Combining Atomic Force Microscopy with Micropipette Techniques for Cell Mechanical Measurements

Introduction

Topography, roughness, and mechanical properties of biomaterials are crucial parameters affecting cell adhesion/motility, morphology and mechanics as well as the proliferation of stem/progenitor cells [1-4]. Nanomechanical analysis of cells and tissue slices increasingly gains in importance in different fields of cell biology, like cancer research [5] and developmental biology [6]. Atomic Force Microscopy (AFM) is a powerful, multipurpose technology suitable not only for imaging a wide range of different samples with nanometer-scale resolution under controlled environmental conditions, but also for mapping mechanical and adhesive properties of sample/cell systems and tissues.

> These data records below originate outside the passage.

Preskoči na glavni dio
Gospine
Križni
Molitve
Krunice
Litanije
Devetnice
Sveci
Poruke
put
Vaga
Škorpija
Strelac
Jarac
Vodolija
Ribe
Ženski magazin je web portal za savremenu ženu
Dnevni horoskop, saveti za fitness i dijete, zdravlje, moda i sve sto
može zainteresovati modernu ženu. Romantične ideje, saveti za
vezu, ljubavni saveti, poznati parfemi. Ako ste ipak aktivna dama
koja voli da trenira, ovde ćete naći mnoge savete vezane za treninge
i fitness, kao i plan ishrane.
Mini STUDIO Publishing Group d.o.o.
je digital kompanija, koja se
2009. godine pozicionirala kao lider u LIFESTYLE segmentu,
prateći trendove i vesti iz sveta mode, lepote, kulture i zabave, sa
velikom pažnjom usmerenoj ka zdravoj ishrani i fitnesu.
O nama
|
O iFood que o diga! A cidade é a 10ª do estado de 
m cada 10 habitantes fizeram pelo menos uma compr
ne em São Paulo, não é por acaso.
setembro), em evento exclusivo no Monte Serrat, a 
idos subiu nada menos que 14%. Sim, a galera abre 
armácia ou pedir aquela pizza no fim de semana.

Atomic force microscopy is not a high throughput technique as optical readout methods can be. However, the JPK NanoWizard® AFM can be seamlessly combined with methods such as fluorescence, confocal, TIRF, STED microscopy for high-content analyses [e.g. 7,8] showing that the JPK NanoWizard® AFM is versatile when combined with other single-cell techniques. For a better understanding of how cells react on externally applied mechanical stimuli, some researchers have tried to connect fluorescence microscopy with AFM and micropipette related technologies like simple manipulation (e.g. [9]), aspiration, injection, and patch clamp for electric physiological investigation. The simultaneous combination of different single cell technologies results to several technical challenges. In this report, we will describe how inverted microscopy can be equipped with micropipette aspiration and AFM indentation measurements on suspended mammalian cells.